━━━ Task material ━━━

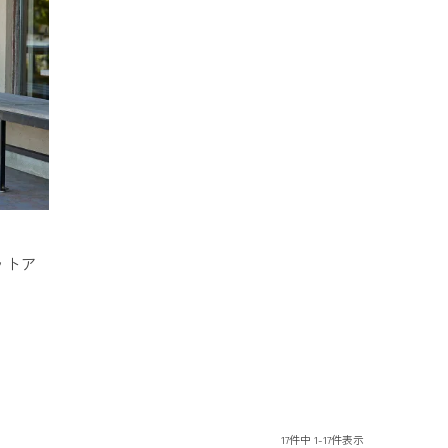
ットア
17
件中
1
-
17
件表示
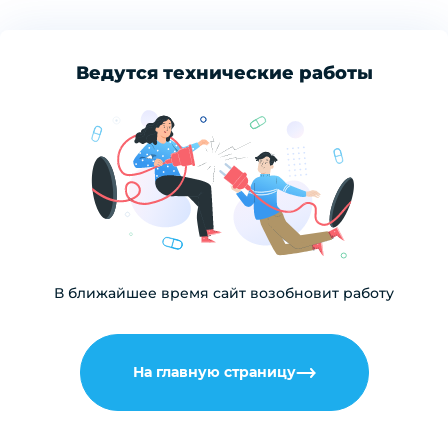
Ведутся технические работы
В ближайшее время сайт возобновит работу
На главную страницу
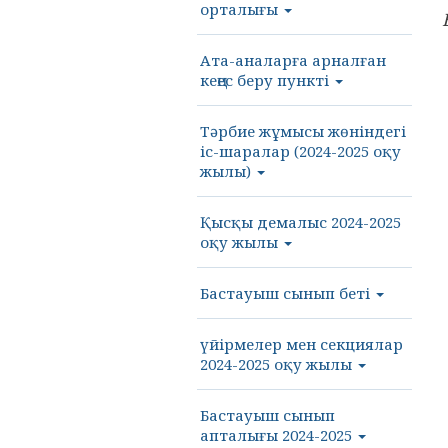
орталығы
Ата-аналарға арналған
кеңес беру пункті
Тәрбие жұмысы жөніндегі
іс-шаралар (2024-2025 оқу
жылы)
Қысқы демалыс 2024-2025
оқу жылы
Бастауыш сынып беті
үйірмелер мен секциялар
2024-2025 оқу жылы
Бастауыш сынып
апталығы 2024-2025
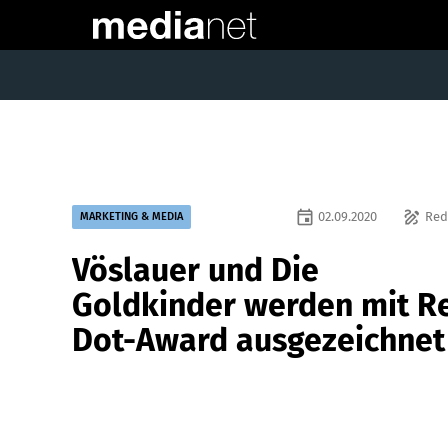
event
draw
02.09.2020
Red
MARKETING & MEDIA
Vöslauer und Die
Goldkinder werden mit R
Dot-Award ausgezeichnet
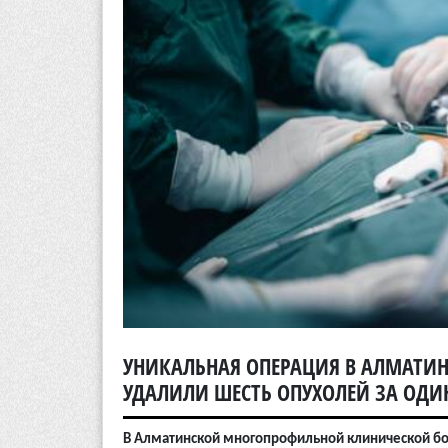
УНИКАЛЬНАЯ ОПЕРАЦИЯ В АЛМАТИН
УДАЛИЛИ ШЕСТЬ ОПУХОЛЕЙ ЗА ОДИ
В Алматинской многопрофильной клинической бо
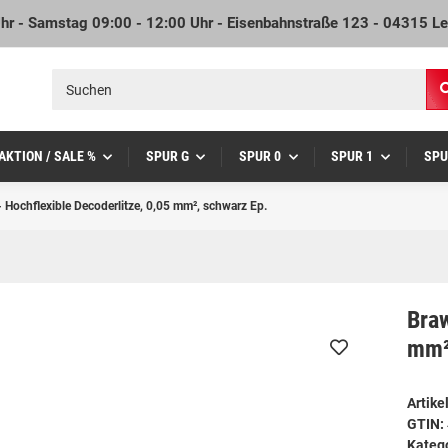
Uhr - Samstag 09:00 - 12:00 Uhr - Eisenbahnstraße 123 - 04315 Le
AKTION / SALE %
SPUR G
SPUR 0
SPUR 1
SPU
 Hochflexible Decoderlitze, 0,05 mm², schwarz Ep.
Braw
mm²
Artik
GTIN:
Kateg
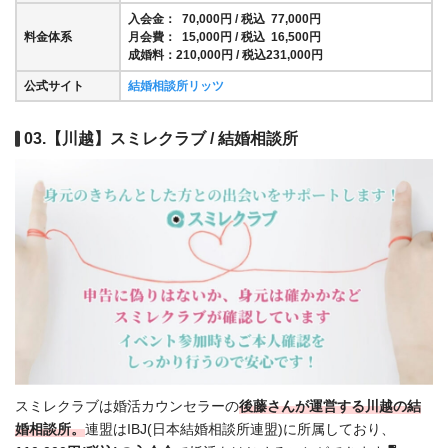
入会金： 70,000円 / 税込 77,000円
料金体系
月会費： 15,000円 / 税込 16,500円
成婚料：210,000円 / 税込231,000円
公式サイト
結婚相談所リッツ
03.【川越】スミレクラブ / 結婚相談所
スミレクラブは婚活カウンセラーの
後藤さんが運営する川越の結
婚相談所。
連盟はIBJ(日本結婚相談所連盟)に所属しており、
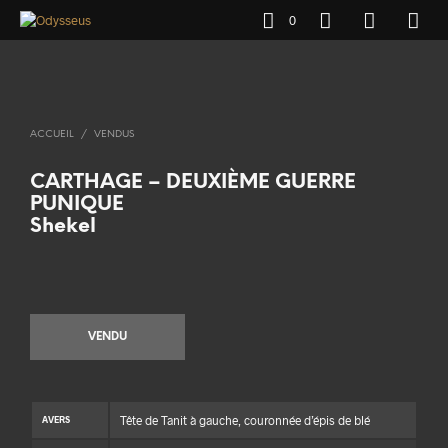
0
ACCUEIL
/
VENDUS
CARTHAGE – DEUXIÈME GUERRE
PUNIQUE
Shekel
VENDU
Tête de Tanit à gauche, couronnée d’épis de blé
AVERS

━━━

*Assignment:* Output the entries above verbatim, with no picture included.

*Written response:*
ットア
17
件中
1
-
17
件表示
Ведутся технические работы
В ближайшее время сайт возобновит работу
На главную страницу
орталығы
Ата-аналарға арналған
кеңес беру пункті
Тәрбие жұмысы жөніндегі
іс-шаралар (2024-2025 оқу
жылы)
Қысқы демалыс 2024-2025
оқу жылы
Бастауыш сынып беті
үйірмелер мен секциялар
2024-2025 оқу жылы
Бастауыш сынып
апталығы 2024-2025
event
draw
02.09.2020
Red
MARKETING & MEDIA
Vöslauer und Die
Goldkinder werden mit R
Dot-Award ausgezeichnet
УНИКАЛЬНАЯ ОПЕРАЦИЯ В АЛМАТИН
УДАЛИЛИ ШЕСТЬ ОПУХОЛЕЙ ЗА ОДИ
В Алматинской многопрофильной клинической бо
Uhr - Samstag 09:00 - 12:00 Uhr - Eisenbahnstraße 123 - 04315 Le
AKTION / SALE %
SPUR G
SPUR 0
SPUR 1
SPU
 Hochflexible Decoderlitze, 0,05 mm², schwarz Ep.
Braw
mm²
Artik
GTIN:
Kateg
入会金： 70,000円 / 税込 77,000円
料金体系
月会費： 15,000円 / 税込 16,500円
成婚料：210,000円 / 税込231,000円
公式サイト
結婚相談所リッツ
03.【川越】スミレクラブ / 結婚相談所
スミレクラブは婚活カウンセラーの
後藤さんが運営する川越の結
婚相談所。
連盟はIBJ(日本結婚相談所連盟)に所属しており、
0
ACCUEIL
/
VENDUS
CARTHAGE – DEUXIÈME GUERRE
PUNIQUE
Shekel
VENDU
Tête de Tanit à gauche, couronnée d’épis de blé
AVERS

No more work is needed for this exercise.